» WHAT YOU WILL DO
What is printed must match, line for line, the records from their first line through the line containing "for flight. An", with pictures left out.

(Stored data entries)
══════
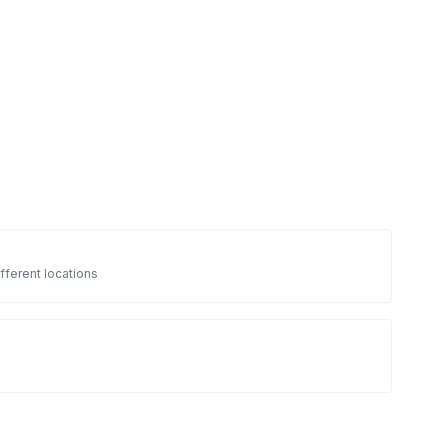
fferent locations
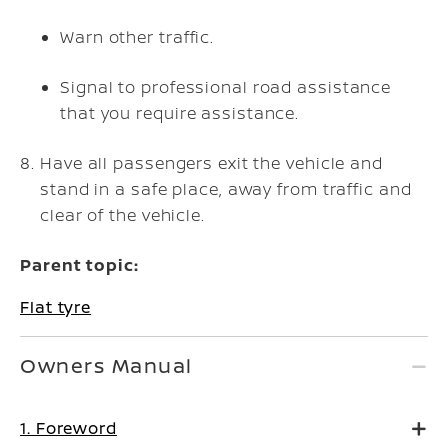
Warn other traffic.
Signal to professional road assistance
that you require assistance.
Have all passengers exit the vehicle and
stand in a safe place, away from traffic and
clear of the vehicle.
Parent topic:
Flat tyre
Owners Manual
1. Foreword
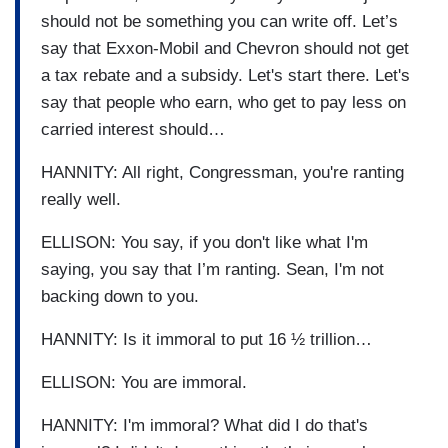
should not be something you can write off. Let’s
say that Exxon-Mobil and Chevron should not get
a tax rebate and a subsidy. Let's start there. Let's
say that people who earn, who get to pay less on
carried interest should…
HANNITY: All right, Congressman, you're ranting
really well.
ELLISON: You say, if you don't like what I'm
saying, you say that I’m ranting. Sean, I'm not
backing down to you.
HANNITY: Is it immoral to put 16 ½ trillion…
ELLISON: You are immoral.
HANNITY: I'm immoral? What did I do that's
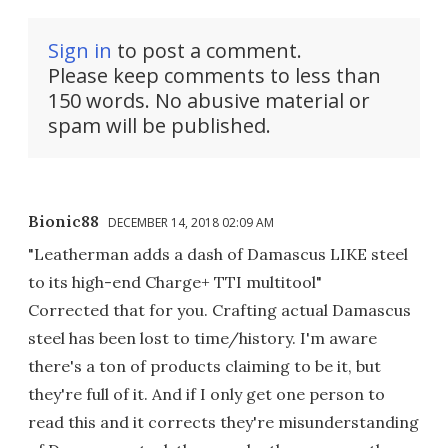
Sign in
to post a comment.
Please keep comments to less than
150 words. No abusive material or
spam will be published.
Bionic88
DECEMBER 14, 2018 02:09 AM
"Leatherman adds a dash of Damascus LIKE steel
to its high-end Charge+ TTI multitool"
Corrected that for you. Crafting actual Damascus
steel has been lost to time/history. I'm aware
there's a ton of products claiming to be it, but
they're full of it. And if I only get one person to
read this and it corrects they're misunderstanding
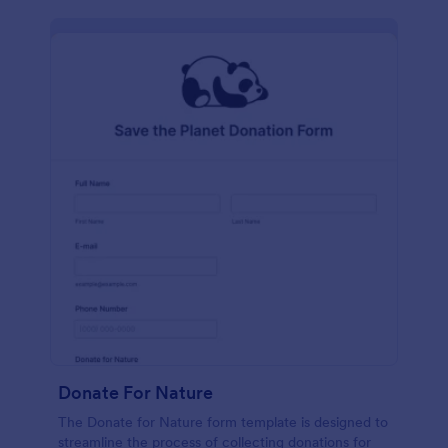
Donate For Nature
The Donate for Nature form template is designed to
streamline the process of collecting donations for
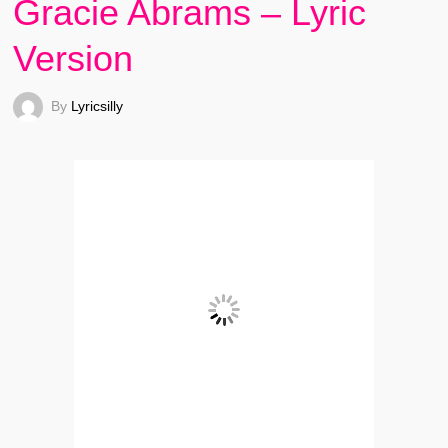
Gracie Abrams – Lyric
Version
By
Lyricsilly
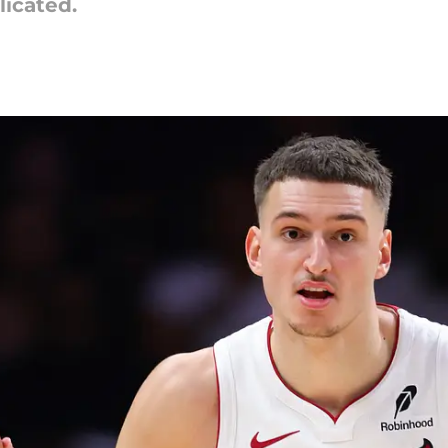
licated.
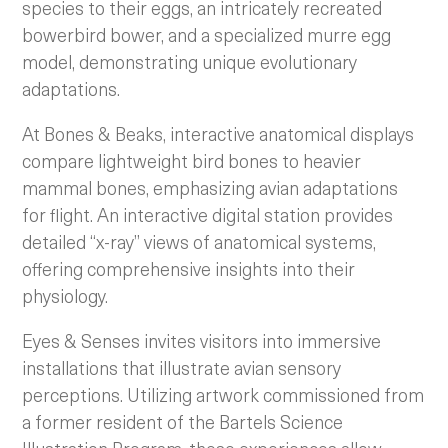
species to their eggs, an intricately recreated
bowerbird bower, and a specialized murre egg
model, demonstrating unique evolutionary
adaptations.
At Bones & Beaks, interactive anatomical displays
compare lightweight bird bones to heavier
mammal bones, emphasizing avian adaptations
for flight. An interactive digital station provides
detailed “x-ray” views of anatomical systems,
offering comprehensive insights into their
physiology.
Eyes & Senses invites visitors into immersive
installations that illustrate avian sensory
perceptions. Utilizing artwork commissioned from
a former resident of the Bartels Science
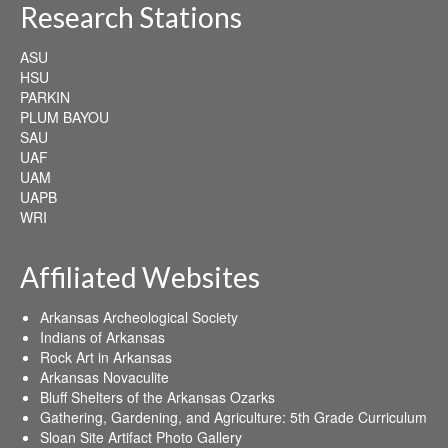
Research Stations
ASU
HSU
PARKIN
PLUM BAYOU
SAU
UAF
UAM
UAPB
WRI
Affiliated Websites
Arkansas Archeological Society
Indians of Arkansas
Rock Art in Arkansas
Arkansas Novaculite
Bluff Shelters of the Arkansas Ozarks
Gathering, Gardening, and Agriculture: 5th Grade Curriculum
Sloan Site Artifact Photo Gallery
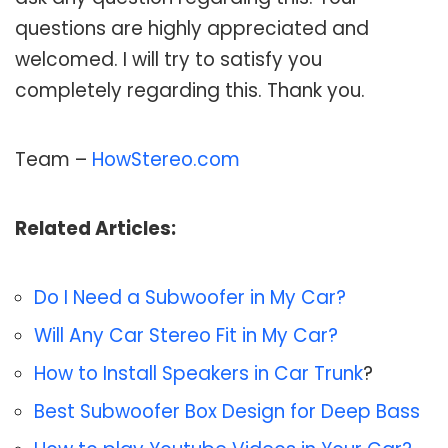
questions are highly appreciated and
welcomed. I will try to satisfy you
completely regarding this. Thank you.
Team –
HowStereo.com
Related Articles:
Do I Need a Subwoofer in My Car?
Will Any Car Stereo Fit in My Car?
How to Install Speakers in Car Trunk
?
Best Subwoofer Box Design for Deep Bass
══════
» RESPONSE BELOW
fferent locations
Warn other traffic.
Signal to professional road assistance
that you require assistance.
Have all passengers exit the vehicle and
stand in a safe place, away from traffic and
clear of the vehicle.
Parent topic:
Flat tyre
Owners Manual
1. Foreword
should not be something you can write off. Let’s
say that Exxon-Mobil and Chevron should not get
a tax rebate and a subsidy. Let's start there. Let's
say that people who earn, who get to pay less on
carried interest should…
HANNITY: All right, Congressman, you're ranting
really well.
ELLISON: You say, if you don't like what I'm
saying, you say that I’m ranting. Sean, I'm not
backing down to you.
HANNITY: Is it immoral to put 16 ½ trillion…
ELLISON: You are immoral.
HANNITY: I'm immoral? What did I do that's
Sign in
to post a comment.
Please keep comments to less than
150 words. No abusive material or
spam will be published.
Bionic88
DECEMBER 14, 2018 02:09 AM
"Leatherman adds a dash of Damascus LIKE steel
to its high-end Charge+ TTI multitool"
Corrected that for you. Crafting actual Damascus
steel has been lost to time/history. I'm aware
there's a ton of products claiming to be it, but
they're full of it. And if I only get one person to
read this and it corrects they're misunderstanding
Donate For Nature
The Donate for Nature form template is designed to
streamline the process of collecting donations for
Gracie Abrams – Lyric
Version
By
Lyricsilly
licated.
species to their eggs, an intricately recreated
bowerbird bower, and a specialized murre egg
model, demonstrating unique evolutionary
adaptations.
At Bones & Beaks, interactive anatomical displays
compare lightweight bird bones to heavier
mammal bones, emphasizing avian adaptations
for flight. An interactive digital station provides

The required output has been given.